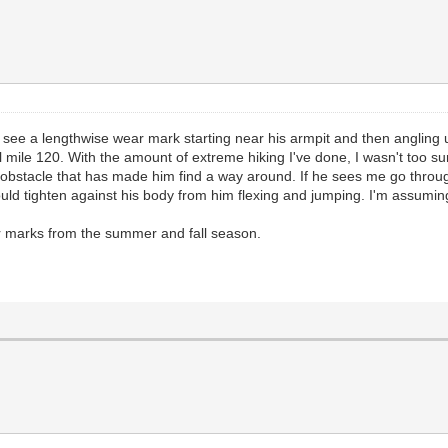
'll see a lengthwise wear mark starting near his armpit and then anglin
il mile 120. With the amount of extreme hiking I've done, I wasn't too
n obstacle that has made him find a way around. If he sees me go throug
would tighten against his body from him flexing and jumping. I'm assum
ar marks from the summer and fall season.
§ §
(WORK TO BE COMPLETED):
Once the line with "il mile 120." is found, transcribe it and each line after it through the final line of the entries, exactly and only.

(EXERCISE OUTPUT):
il mile 120. With the amount of extreme hiking I've done, I wasn't too
n obstacle that has made him find a way around. If he sees me go throug
would tighten against his body from him flexing and jumping. I'm assum
ar marks from the summer and fall season.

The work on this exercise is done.